Encadrement des loyers : près de 35% des annonces sont dans l’illégalité à Paris

D’après le premier baromètre de l’Observatoire de l’encadrement des loyers à Paris publié par la fondation Abbé Pierre, les appartements de surface modeste sont les premiers concernés par les dépassements de loyers, qui atteignent en moyenne 196 euros par mois.

La fondation pour le logement des défavorisés, qui a pu “analyser des milliers d’annonces immobilières consultées en ligne et mesurer le degré de respect de l’encadrement des loyers parisiens” en lien avec la ville de Paris, a dévoilé le 29 novembre dernier des “premiers résultats inquiétants”. La première édition de l’Observatoire de l’encadrement des loyers à Paris démontre que “35% des [15 000] annonces publiées entre août 2020 et août 2021 dépassent les plafonds de loyer autorisés par la loi (c’est-à-dire qu’ils dépassent de 20% le loyer médian). Ce dépassement est en moyenne de 196 euros par mois. Ainsi, des milliers de ménages parisiens qui pourraient économiser environ 2 000 euros par an si la loi était appliquée en sont privés”.

Mis en œuvre à Paris depuis le 1er juillet 2019, l’encadrement des loyers est observé “de manière très inégale”. Selon Manuel Domergue, directeur des études auprès de la fondation Abbé Pierre, “les recours des locataires face à ces abus sont rares, soit par méconnaissance, soit par crainte de représailles des propriétaires.”. Pour rappel, les propriétaires contrevenants s’exposent à une amende pouvant atteindre 15 000 euros pour une personne morale, et 5 000 euros pour une personne physique. L’application de l’encadrement doit être assurée par les services de la préfecture de région.

Trop peu de locataires ont connaissance de la procédure et reculent souvent face à l’ampleur administrative et judiciaire. En juin 2021, la Commission Départementale de Conciliation (CDC) avait ainsi reçu 116 signalements.

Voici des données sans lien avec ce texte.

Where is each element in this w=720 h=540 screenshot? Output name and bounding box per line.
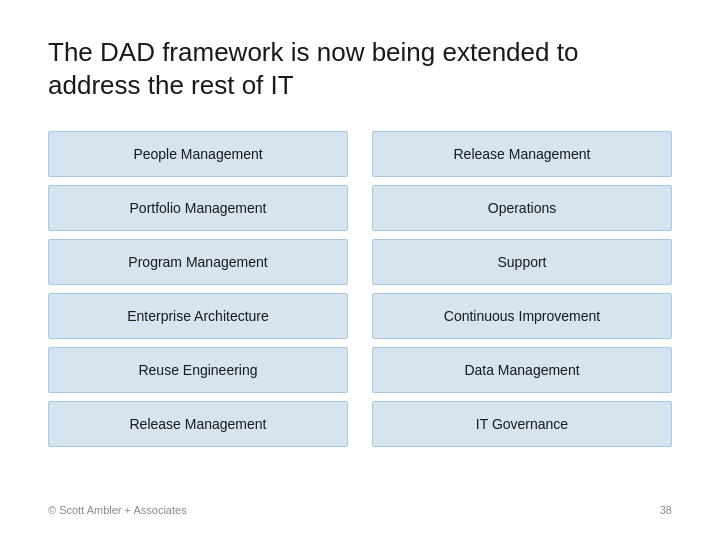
left-cell-3: Enterprise Architecture: [48, 293, 348, 339]
footer: © Scott Ambler + Associates 38: [48, 504, 672, 516]
slide-title: The DAD framework is now being extended …: [48, 36, 672, 101]
right-cell-0: Release Management: [372, 131, 672, 177]
copyright: © Scott Ambler + Associates: [48, 504, 187, 516]
right-cell-3: Continuous Improvement: [372, 293, 672, 339]
left-column: People ManagementPortfolio ManagementPro…: [48, 131, 348, 492]
right-cell-2: Support: [372, 239, 672, 285]
left-cell-5: Release Management: [48, 401, 348, 447]
slide: The DAD framework is now being extended …: [0, 0, 720, 540]
right-column: Release ManagementOperationsSupportConti…: [372, 131, 672, 492]
left-cell-0: People Management: [48, 131, 348, 177]
right-cell-1: Operations: [372, 185, 672, 231]
left-cell-1: Portfolio Management: [48, 185, 348, 231]
left-cell-4: Reuse Engineering: [48, 347, 348, 393]
grid-container: People ManagementPortfolio ManagementPro…: [48, 131, 672, 492]
left-cell-2: Program Management: [48, 239, 348, 285]
right-cell-5: IT Governance: [372, 401, 672, 447]
page-number: 38: [660, 504, 672, 516]
right-cell-4: Data Management: [372, 347, 672, 393]
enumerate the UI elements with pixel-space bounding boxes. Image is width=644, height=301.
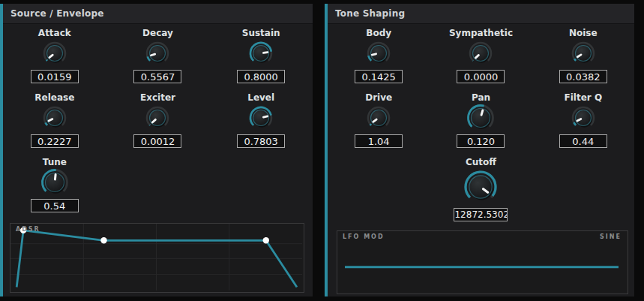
sustain-control: Sustain 0.8000 (209, 26, 313, 91)
cutoff-value-box[interactable]: 12872.5302... (454, 208, 508, 221)
tune-label: Tune (43, 157, 67, 168)
tune-knob[interactable] (40, 170, 70, 195)
tune-control: Tune 0.54 (3, 155, 106, 220)
noise-control: Noise 0.0382 (532, 26, 634, 91)
attack-value-box[interactable]: 0.0159 (31, 70, 79, 83)
adsr-envelope-curve (10, 224, 302, 290)
attack-control: Attack 0.0159 (3, 26, 106, 91)
drive-control: Drive 1.04 (328, 91, 430, 155)
level-label: Level (247, 92, 274, 104)
adsr-display-label: ADSR (16, 226, 40, 233)
body-value-box[interactable]: 0.1425 (355, 70, 403, 83)
pan-control: Pan 0.120 (430, 91, 532, 155)
level-value-box[interactable]: 0.7803 (237, 134, 285, 148)
lfo-wave-label[interactable]: SINE (600, 233, 622, 240)
sustain-knob[interactable] (248, 41, 274, 66)
sympathetic-value-box[interactable]: 0.0000 (457, 70, 505, 83)
cutoff-label: Cutoff (466, 157, 496, 168)
lfo-waveform (337, 231, 626, 292)
exciter-knob[interactable] (145, 105, 170, 131)
release-control: Release 0.2227 (3, 91, 106, 155)
panel-header: Tone Shaping (328, 4, 634, 24)
source-envelope-panel: Source / Envelope Attack 0.0159 Decay (0, 4, 313, 296)
cutoff-knob[interactable] (463, 170, 499, 204)
sustain-label: Sustain (242, 28, 280, 39)
lfo-mod-display[interactable]: LFO MOD SINE (337, 230, 628, 294)
attack-knob[interactable] (42, 41, 67, 66)
exciter-label: Exciter (140, 92, 175, 104)
pan-value-box[interactable]: 0.120 (457, 134, 505, 148)
decay-value-box[interactable]: 0.5567 (133, 70, 181, 83)
noise-knob[interactable] (571, 41, 596, 66)
exciter-control: Exciter 0.0012 (106, 91, 210, 155)
cutoff-control: Cutoff 12872.5302... (328, 155, 634, 230)
adsr-envelope-display[interactable]: ADSR (10, 223, 304, 293)
source-knob-grid: Attack 0.0159 Decay 0.5567 (3, 24, 313, 220)
pan-knob[interactable] (466, 105, 496, 131)
drive-label: Drive (365, 92, 392, 104)
level-control: Level 0.7803 (209, 91, 313, 155)
filter-q-label: Filter Q (565, 92, 603, 104)
decay-label: Decay (142, 28, 173, 39)
sympathetic-knob[interactable] (468, 41, 493, 66)
filter-q-knob[interactable] (571, 105, 596, 131)
filter-q-control: Filter Q 0.44 (532, 91, 634, 155)
body-control: Body 0.1425 (328, 26, 430, 91)
release-label: Release (34, 92, 74, 104)
noise-label: Noise (569, 28, 598, 39)
body-label: Body (366, 28, 391, 39)
release-knob[interactable] (42, 105, 67, 131)
filter-q-value-box[interactable]: 0.44 (559, 134, 607, 148)
drive-value-box[interactable]: 1.04 (355, 134, 403, 148)
decay-control: Decay 0.5567 (106, 26, 210, 91)
drive-knob[interactable] (366, 105, 391, 131)
pan-label: Pan (472, 92, 490, 104)
tone-knob-grid: Body 0.1425 Sympathetic 0.0000 (328, 24, 634, 230)
release-value-box[interactable]: 0.2227 (31, 134, 79, 148)
exciter-value-box[interactable]: 0.0012 (133, 134, 181, 148)
lfo-mod-label: LFO MOD (343, 233, 385, 240)
body-knob[interactable] (366, 41, 391, 66)
level-knob[interactable] (248, 105, 274, 131)
tune-value-box[interactable]: 0.54 (31, 199, 79, 212)
sustain-value-box[interactable]: 0.8000 (237, 70, 285, 83)
attack-label: Attack (38, 28, 71, 39)
sympathetic-label: Sympathetic (449, 28, 513, 39)
panel-header: Source / Envelope (3, 4, 313, 24)
tone-shaping-panel: Tone Shaping Body 0.1425 Sympathetic (325, 4, 634, 296)
decay-knob[interactable] (145, 41, 170, 66)
sympathetic-control: Sympathetic 0.0000 (430, 26, 532, 91)
noise-value-box[interactable]: 0.0382 (559, 70, 607, 83)
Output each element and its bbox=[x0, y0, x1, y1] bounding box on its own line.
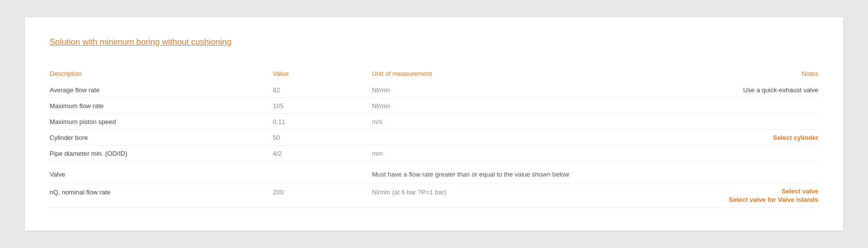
cell-value-5: 4/2 bbox=[273, 149, 372, 158]
cell-value-nq: 200 bbox=[273, 187, 372, 203]
table-header: Description Value Unit of measurement No… bbox=[50, 67, 818, 80]
header-unit: Unit of measurement bbox=[372, 70, 680, 77]
nq-links: Select valve Select valve for Valve isla… bbox=[680, 187, 818, 203]
cell-description-4: Cylinder bore bbox=[50, 133, 273, 142]
valve-row: Valve Must have a flow rate greater than… bbox=[50, 166, 818, 184]
header-value: Value bbox=[273, 70, 372, 77]
cell-value-valve bbox=[273, 170, 372, 179]
cell-value-2: 105 bbox=[273, 101, 372, 111]
nq-row: nQ, nominal flow rate 200 Nl/min (at 6 b… bbox=[50, 184, 818, 208]
cell-value-1: 82 bbox=[273, 85, 372, 95]
cell-value-3: 0,11 bbox=[273, 117, 372, 126]
select-valve-islands-link[interactable]: Select valve for Valve islands bbox=[729, 196, 818, 203]
table-row: Maximum piston speed 0,11 m/s bbox=[50, 114, 818, 130]
cell-note-1: Use a quick-exhaust valve bbox=[680, 85, 818, 95]
cell-unit-4 bbox=[372, 137, 680, 139]
cell-value-4: 50 bbox=[273, 133, 372, 142]
table-row: Maximum flow rate 105 Nl/min bbox=[50, 98, 818, 114]
cell-note-2 bbox=[680, 105, 818, 107]
cell-unit-3: m/s bbox=[372, 117, 680, 126]
cell-description-2: Maximum flow rate bbox=[50, 101, 273, 111]
table-row: Cylinder bore 50 Select cylinder bbox=[50, 130, 818, 146]
select-valve-link[interactable]: Select valve bbox=[782, 187, 818, 195]
header-description: Description bbox=[50, 70, 273, 77]
divider bbox=[50, 162, 818, 166]
cell-unit-2: Nl/min bbox=[372, 101, 680, 111]
select-cylinder-link[interactable]: Select cylinder bbox=[680, 133, 818, 142]
cell-description-3: Maximum piston speed bbox=[50, 117, 273, 126]
cell-note-valve: Must have a flow rate greater than or eq… bbox=[372, 170, 680, 179]
header-notes: Notes bbox=[680, 70, 818, 77]
main-card: Solution with minimum boring without cus… bbox=[25, 17, 843, 231]
table-row: Pipe diameter min. (OD/ID) 4/2 mm bbox=[50, 146, 818, 162]
cell-note-3 bbox=[680, 121, 818, 123]
cell-description-1: Average flow rate bbox=[50, 85, 273, 95]
cell-unit-1: Nl/min bbox=[372, 85, 680, 95]
cell-description-nq: nQ, nominal flow rate bbox=[50, 187, 273, 203]
page-title[interactable]: Solution with minimum boring without cus… bbox=[50, 37, 232, 47]
data-table: Description Value Unit of measurement No… bbox=[50, 67, 818, 208]
cell-note-5 bbox=[680, 153, 818, 155]
cell-description-valve: Valve bbox=[50, 170, 273, 179]
cell-unit-5: mm bbox=[372, 149, 680, 158]
cell-unit-nq: Nl/min (at 6 bar ?P=1 bar) bbox=[372, 187, 680, 203]
cell-description-5: Pipe diameter min. (OD/ID) bbox=[50, 149, 273, 158]
table-row: Average flow rate 82 Nl/min Use a quick-… bbox=[50, 82, 818, 98]
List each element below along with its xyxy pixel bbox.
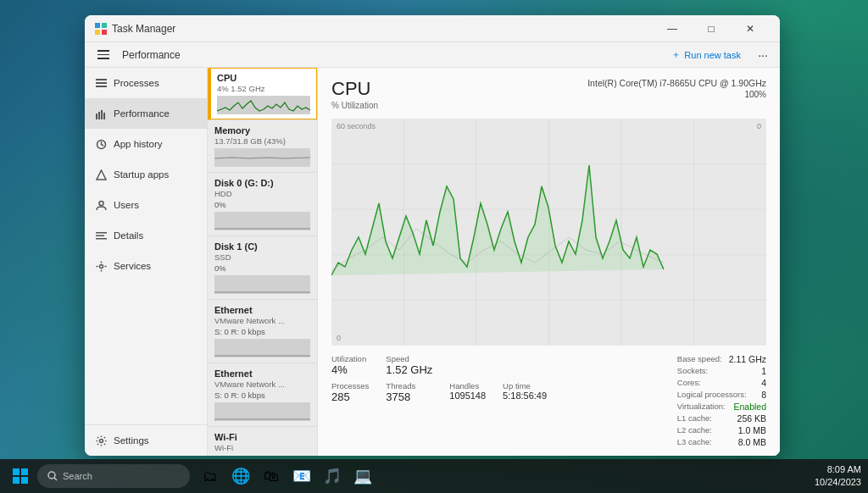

Parmi eux, 75 dossiers ont été instruits, et seulement neuf amendes ont été notifiées aux bailleurs, pour des montants n’excédant jamais les 1 500 euros, soit une somme inférieure au plafond prévu par la loi”, constate le baromètre de l’Observatoire, qui appelle notamment les pouvoirs publics à mettre en place “une large communication autour des droits des locataires”.

“Les petits logements sont aussi ceux qui dépassent le plus fréquemment les plafonds de loyer, au détriment de leurs locataires”, précise cette étude. Ainsi, “47% des logements de moins de 30 mètres carrés” ne respectent pas les clauses de la loi ELAN de 2018, qui encadre le dispositif de contrôle expérimenté depuis deux ans à Paris. “Cela signifie qu’une application plus efficace de l’encadrement profiterait le plus aux occupants de petits logements, qui sont principalement des jeunes, des étudiants, des célibataires, et des ménages modestes”, poursuit la fondation Abbé Pierre.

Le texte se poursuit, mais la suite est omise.